En incontables ocasiones en estos últimos años me había preguntado, por qué dejé de escribir, si las voces de mi interior no sólo no habían cesado, sino que gritaban con más fuerza.
Ya fuesen historias de fantasía, o la descripción de
un momento concreto, o mis demonios interiores gritando palabras sin cesar,
dignas de cualquier entrada de blog, o del siguiente capítulo de uno de mis
libros, con más palabras que un tweet
y más imágenes que un nuevo post de Instagram, redes en las que también había dejado de publicar.
Era como si las manos tras las letras, o el botón del móvil para hacer la foto, hubiesen desaparecido. Esa era la clave, ahí lo veía, no había nada, el tiempo se había detenido porque yo había desaparecido.
No podía escribir si no tenía manos que lo hicieran,
si no era dueña de mis actos, de mis pensamientos, si estaba perdida.
Desaparecer, cuántas veces había querido hacerme
invisible hasta que ni yo misma pudiera verme, no hacer ruido, no moverme, no
respirar.
Me había tragado tanto dolor, tantos sentimientos,
tantas decepciones, que me habían invadido por completo dejando de existir y
dejando de ser.
Qué pasaba cuando todo lo que creías que eras ya no
estaba.
Qué pasaba cuando la imagen del espejo al que evitabas
hace años, resultaba que era de una persona que no reconocías.
Cuando a pesar de estar con más personas no querías ni
hablar, cuando te encantaría gritar hasta desgarrarte la garganta, si
físicamente fueses incapaz de aguantar ni un rasguño más en tu lastimado
corazón.
Siempre había tenido idas y venidas, felicidad y
tristeza, siempre extremos, no sabía estar bien, sabía estar excelente o sabía no
estar, dentro de mí no existían los grises, todo era de colores vivos o del
negro más profundo y miserable, ese que me atrapaba, que me envolvía y con el
que me sentía flotar hasta no sentir nada.

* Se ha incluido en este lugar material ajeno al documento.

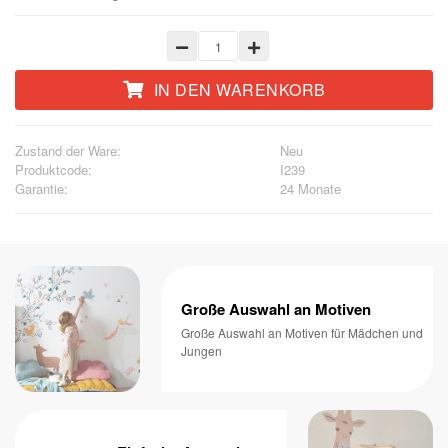
IN DEN WARENKORB
Zustand der Ware:
Neu
Produktcode:
I239
Garantie:
24 Monate
Große Auswahl an Motiven
Große Auswahl an Motiven für Mädchen und
Jungen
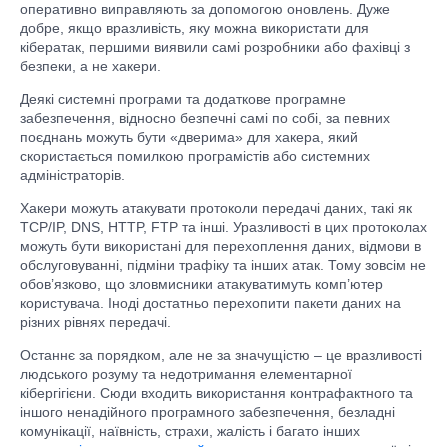
оперативно виправляють за допомогою оновлень. Дуже
добре, якщо вразливість, яку можна використати для
кібератак, першими виявили самі розробники або фахівці з
безпеки, а не хакери.
Деякі системні програми та додаткове програмне
забезпечення, відносно безпечні самі по собі, за певних
поєднань можуть бути «дверима» для хакера, який
скористається помилкою програмістів або системних
адміністраторів.
Хакери можуть атакувати протоколи передачі даних, такі як
TCP/IP, DNS, HTTP, FTP та інші. Уразливості в цих протоколах
можуть бути використані для перехоплення даних, відмови в
обслуговуванні, підміни трафіку та інших атак. Тому зовсім не
обов’язково, що зловмисники атакуватимуть комп’ютер
користувача. Іноді достатньо перехопити пакети даних на
різних рівнях передачі.
Останнє за порядком, але не за значущістю – це вразливості
людського розуму та недотримання елементарної
кібергігієни. Сюди входить використання контрафактного та
іншого ненадійного програмного забезпечення, безладні
комунікації, наївність, страхи, жалість і багато інших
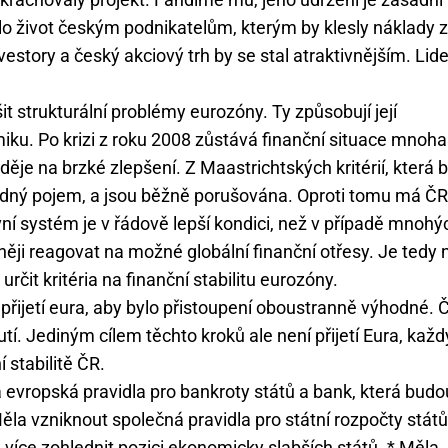
čilo život českým podnikatelům, kterým by klesly náklady 
nvestory a český akciový trh by se stal atraktivnějším. Li
it strukturální problémy eurozóny. Ty způsobují její
iku. Po krizi z roku 2008 zůstává finanční situace mnoha
je na brzké zlepšení. Z Maastrichtských kritérií, která b
zdný pojem, a jsou běžně porušována. Oproti tomu má ČR
ovní systém je v řádově lepší kondici, než v případě mnohý
ji reagovat na možné globální finanční otřesy. Je tedy 
rčit kritéria na finanční stabilitu eurozóny.
a přijetí eura, aby bylo přistoupení oboustranně výhodné. Č
í. Jediným cílem těchto kroků ale není přijetí Eura, každ
 stabilitě ČR.
 evropská pravidla pro bankroty států a bank, která budo
ěla vzniknout společná pravidla pro státní rozpočty států
více zohlednit pozici ekonomicky slabších států. * Měla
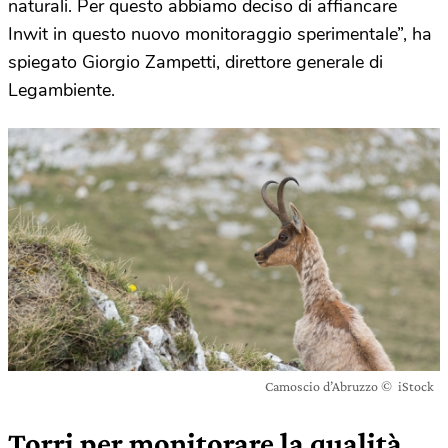
naturali. Per questo abbiamo deciso di affiancare
Inwit in questo nuovo monitoraggio sperimentale”, ha
spiegato Giorgio Zampetti, direttore generale di
Legambiente.
Camoscio d’Abruzzo © iStock
Torri per monitorare la qualità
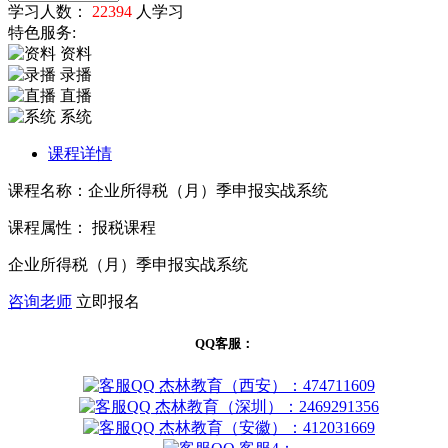
学习人数：
22394
人学习
特色服务:
资料
录播
直播
系统
课程详情
课程名称：企业所得税（月）季申报实战系统
课程属性： 报税课程
企业所得税（月）季申报实战系统
咨询老师
立即报名
QQ客服：
杰林教育（西安）：474711609
杰林教育（深圳）：2469291356
杰林教育（安徽）：412031669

Cómo iba a escribir, cómo iba a hacerme una foto, cómo
iba a hablar con nadie, cómo iba a sonreír. Fingía, construí un personaje, uno
que sonreía y bebía y charlaba, uno que escuchaba y participaba y consolaba y
abrazaba, pero era como una matrioska,
esas muñequitas rusas de capas y capas idénticas que solo sirven para esconder
la muñequita pequeña e insignificante de su interior.
Era como un recipiente de cristal al que has pegado
una y otra vez las piezas y ya se notan los bordes, las grietas ya no puedes
esconderlas.
Nada me inspiraba, nada me ilusionaba, nada me daba
ganas de esforzarme y me escondía donde más daño sentía por sentir algo, allí donde
me hieren, allí volvía.
Desolada, miserable, incapaz de saber quién era esa
del espejo.
Y le gritaba en silencio a la yo que creía real que me
salvase, que donde fuese que se había ido, por favor que volviese, que volviese
la fuerza de voluntad, la ilusión, la imaginación, la creatividad, la chispa que
me hacía especial, cuándo empecé a ser como todos los demás, que asco, que ira,
estaba tan enfadada, suerte de que fuera una cobarde y no fuese más allá, donde
se iban mis pensamientos cuando tocaba el fondo de la cueva en la que me había
escondido y llevaba tanto ahí que hasta me gustaba, sí, me gustaba la sensación
de autodespreciarme, de autodestruirme y sólo yo sabía que no era esa que
sacaba a la calle, esa que me había inventado.
Sólo yo sabía que mi avatar de mujer normal, que
trabajaba y salía y escuchaba y se reía y amaba y odiaba y vivía, era mentira.
La verdadera yo estaba en coma dentro de mí, con la esperanza de que llegase la magia que la sacase de su ensoñación y a veces, sólo a veces, acercaba el espejo al marrón de mi iris y ahí la veía, agazapada, aunque a veces, esas veces como hoy, sacaba sus garras y al ritmo de la música lograba escribir estas palabras, mientras me gritaba a mí misma, que algún día dejaría que volviese y sería ella quien mandase, sería libre.